Cross referencing images and tables

Hi all, I noticed that when I use humanistic essay template (the english name could be different), the small tutorial tells me that if I use !image(nameimage) and #image(nameimage) I can write down the number of the image named “nameimage” and recall that number. The same for tables. And with that templates it works perfectly but when I try with other template I cannot. I’m becoming crazy trying to find the option to enable that funcion on another template, or to create a sostitution for the keywork “image” and “table” with prograssive numbers.

Can someone help me please?

To see where those are coming from, open up the Compile window for the Humanities template, and double-click on the “Undergraduate Essay” format in the left sidebar to edit it.

In the Replacements format pane, you’ll find all four of these codes—what you type in on the left, and what they are expanded to on the right (the “$@” token is used to store the key name you type in and insert it into the replacement wherever that token appears).

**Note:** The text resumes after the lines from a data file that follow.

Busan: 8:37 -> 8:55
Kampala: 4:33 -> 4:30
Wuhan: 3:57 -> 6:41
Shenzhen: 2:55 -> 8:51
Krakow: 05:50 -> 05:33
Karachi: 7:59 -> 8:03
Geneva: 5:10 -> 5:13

So this isn’t something the template itself does, it’s something the compile format does. The format in this case comes bundled with the template—while you are looking at the Replacements pane, you could alter the Save To setting above to “My Formats”, which would make this “Undergraduate Essay” format available to every project on your system.

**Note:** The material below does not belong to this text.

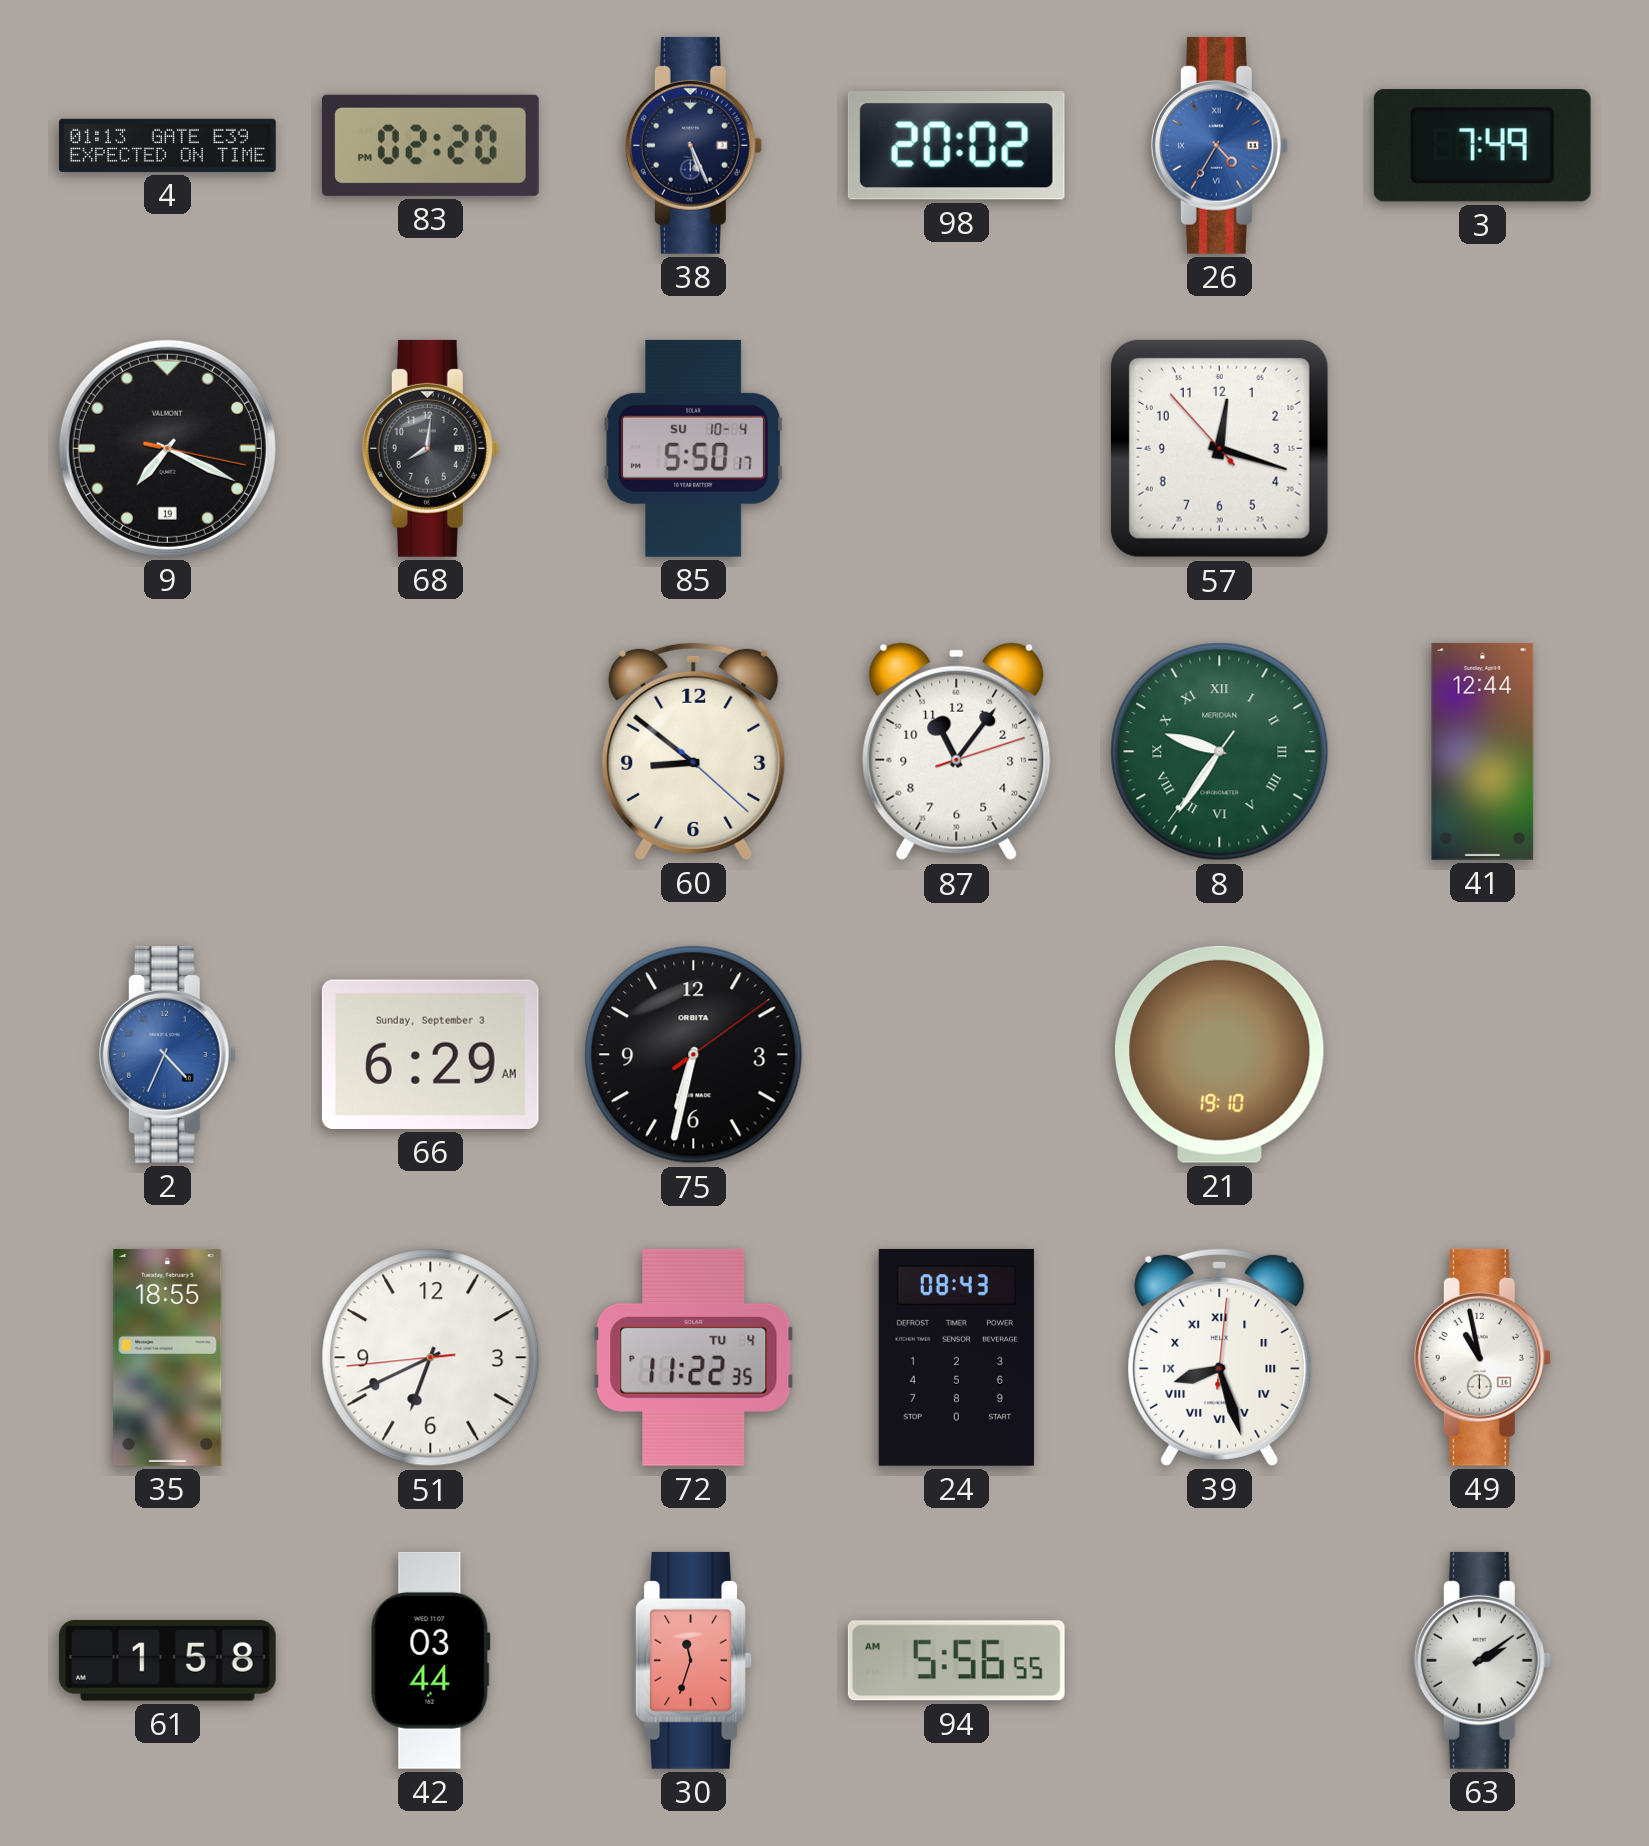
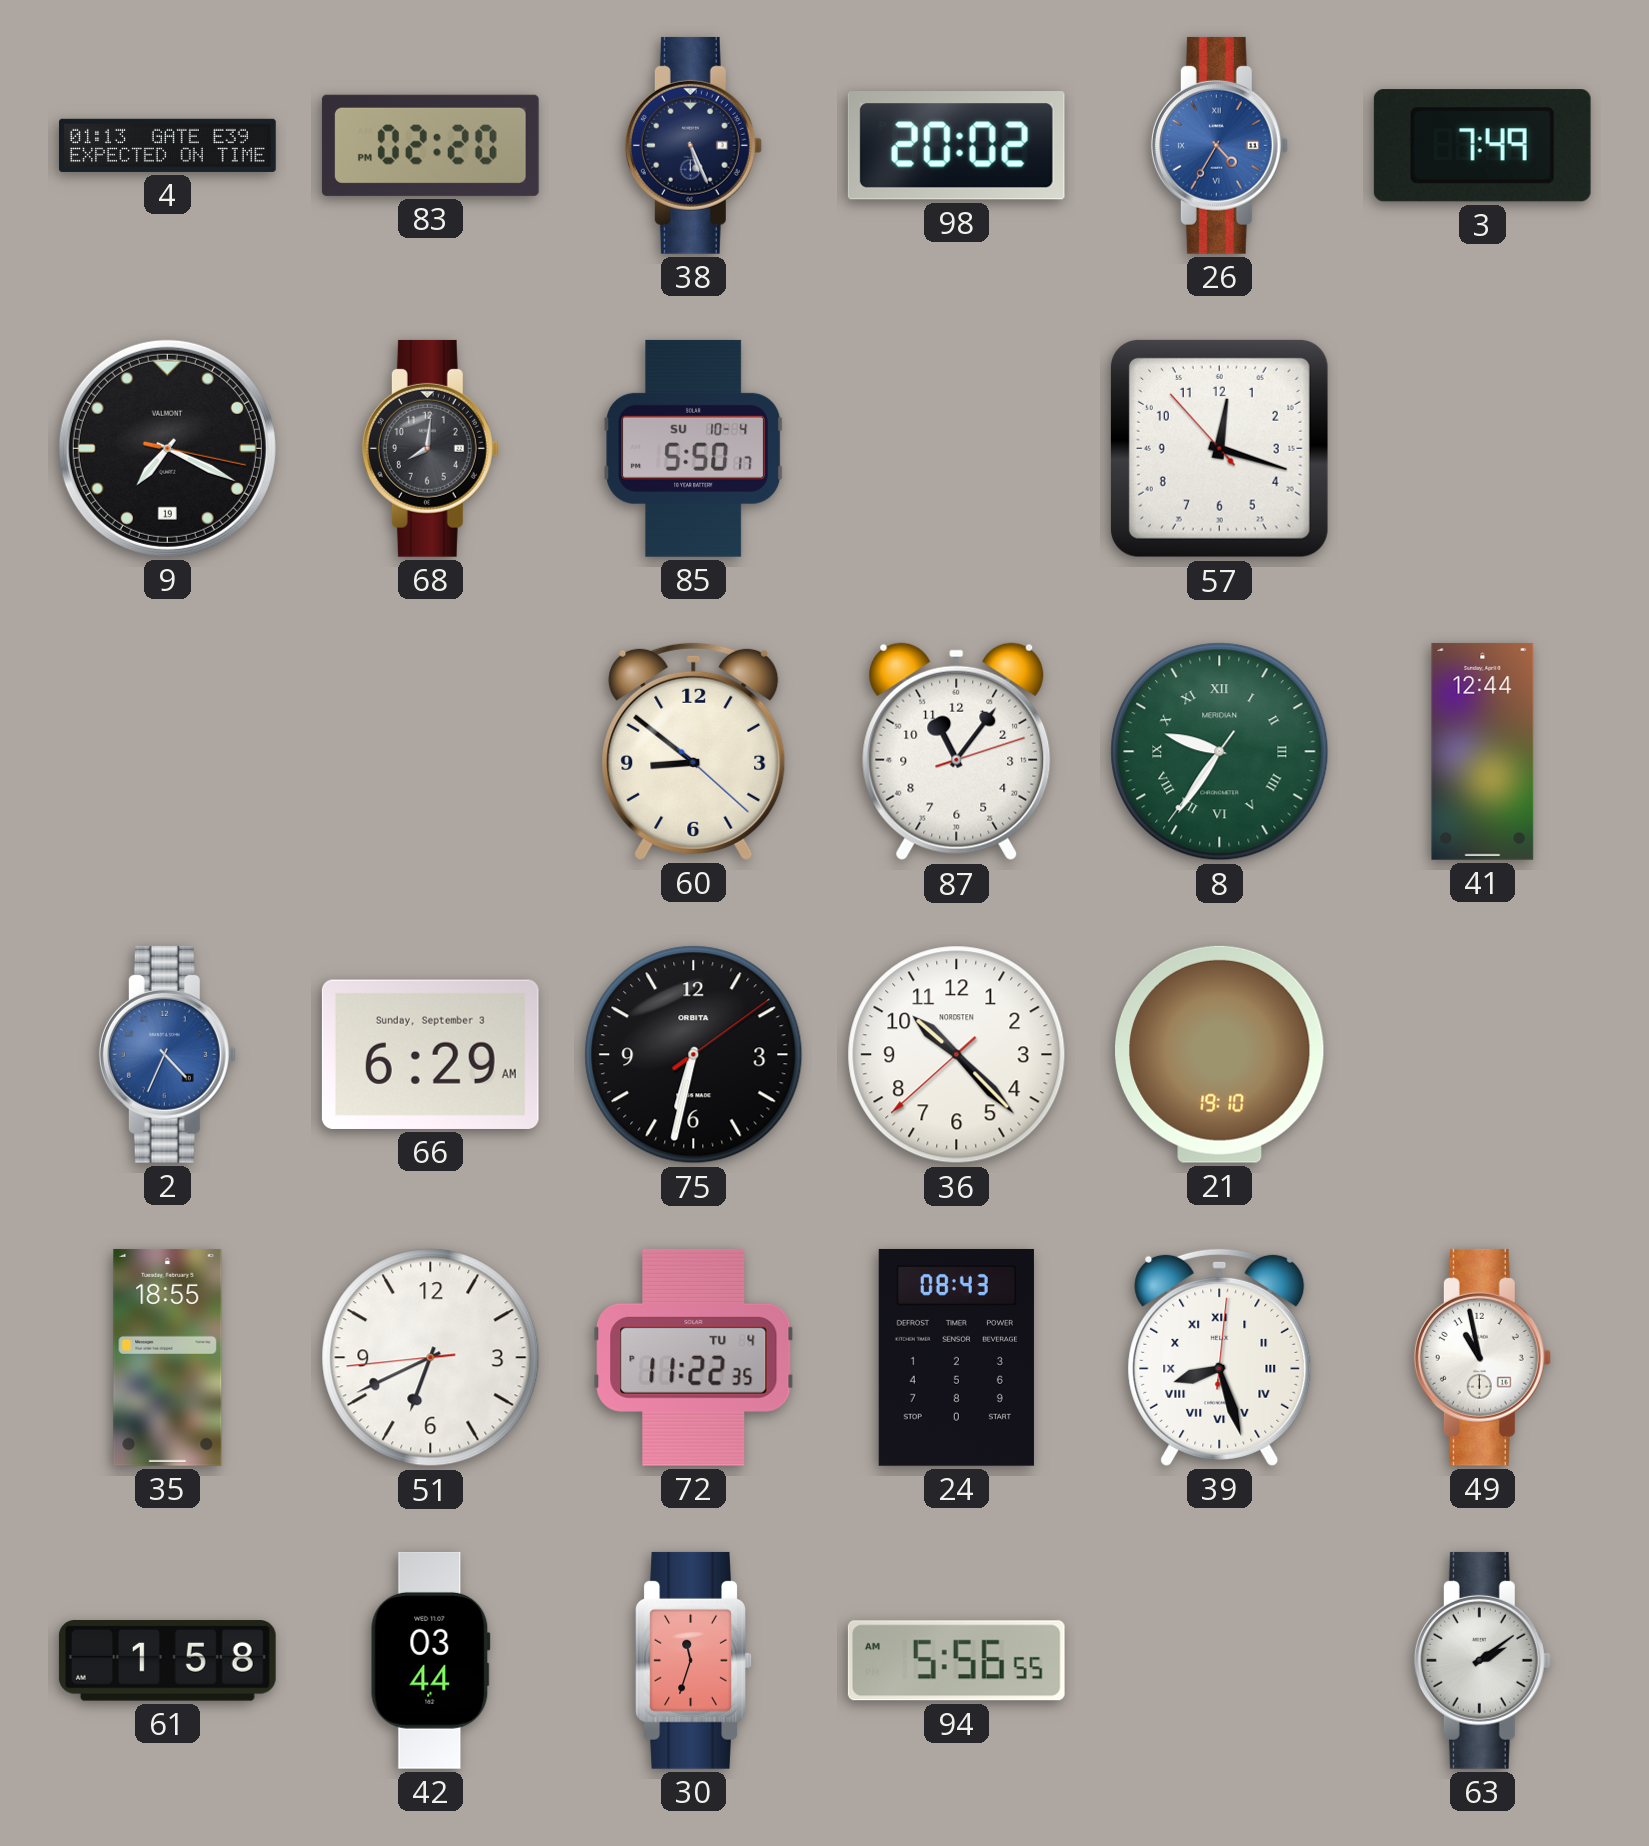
36: none -> 10:22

However you might not want to actually use the entire format (fonts, footnote settings and so on). If you all you want are these replacements, I’d open the other project’s format designer and then simply drag and drop (or copy and paste) the replacements from this list to the other.

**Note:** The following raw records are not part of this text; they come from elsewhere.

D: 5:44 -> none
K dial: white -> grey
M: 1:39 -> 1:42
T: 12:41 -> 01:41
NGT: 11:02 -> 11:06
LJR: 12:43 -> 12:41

I was looking substitutions into compile but not into undergraduate essay, thank you very much for the assistance. I’m trying to build my own template for scientific papers, finding some troubles with citation, I use zotero but the only way need to export into RTF and I cannot manage to insert images in a file that I know will be exported in RTF

Yes, having these Replacements in the format means you can apply the format to any project that uses these replacements and they will work. You would otherwise have to set up each project to handle them (or always start from a template). With this, you can even start from Blank and get the behaviour for free.

Thank you, may I ask you to what the syntax <$n:figure:$@> and <$n#figure:$@> belong to? Its not markdown cause it works even if I don’t compile with markdown, is it a function of scrivener only?

Yes, that’s a Scrivener function. You can look up all of our placeholder codes and how to use them from the Help menu, in “List All Placeholders…”. The one caveat is what I mentioned above, regarding the “$@” code. That only works in Replacements, and makes it so that if you type in !image(ImageName), the replacement becomes <$n:figure:ImageName>. That alone you can type in yourself into the text editor if you want—the Replacement is there to make the syntax a little easier to remember and edit around.

Briefly, the code constructs a named counter stream:

n
A simple numerical counter: 1, 2, 3…
figure
An arbitrary name for this number stream. You can thus have a counter for “figure”, “table”, “chapter”, etc.—as many as you want.
counterID
An arbitrary identifier for this one counter. It is what makes it so you can later on refer to this assigned number in cross-references.

Thus, <$r:part:SeventhPart> might render to “vii”, as $r generates Roman numerals in lower case.